● Task item: The reply should reproduce every line of the data below word for word, minus any images.

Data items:
━━━

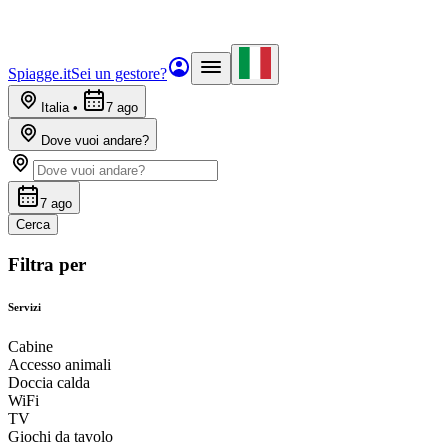
Spiagge.it
Sei un gestore?
Italia
•
7 ago
Dove vuoi andare?
7 ago
Cerca
Filtra per
Servizi
Cabine
Accesso animali
Doccia calda
WiFi
TV
Giochi da tavolo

━━━

● Task answer:
Spiagge.it
Sei un gestore?
Italia
•
7 ago
Dove vuoi andare?
7 ago
Cerca
Filtra per
Servizi
Cabine
Accesso animali
Doccia calda
WiFi
TV
Giochi da tavolo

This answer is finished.